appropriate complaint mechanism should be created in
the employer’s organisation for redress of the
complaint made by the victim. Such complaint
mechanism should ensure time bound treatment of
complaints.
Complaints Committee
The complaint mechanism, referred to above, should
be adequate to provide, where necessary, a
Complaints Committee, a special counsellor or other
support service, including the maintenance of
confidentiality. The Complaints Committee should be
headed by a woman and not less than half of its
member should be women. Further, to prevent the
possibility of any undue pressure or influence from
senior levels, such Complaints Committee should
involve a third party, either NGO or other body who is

______________________________

INSTRUCTIONS TO FOLLOW:
Up to and including the last line of the records above, print exactly every line from the one that contains "possibility of any" onward.

OUTPUT:
possibility of any undue pressure or influence from
senior levels, such Complaints Committee should
involve a third party, either NGO or other body who is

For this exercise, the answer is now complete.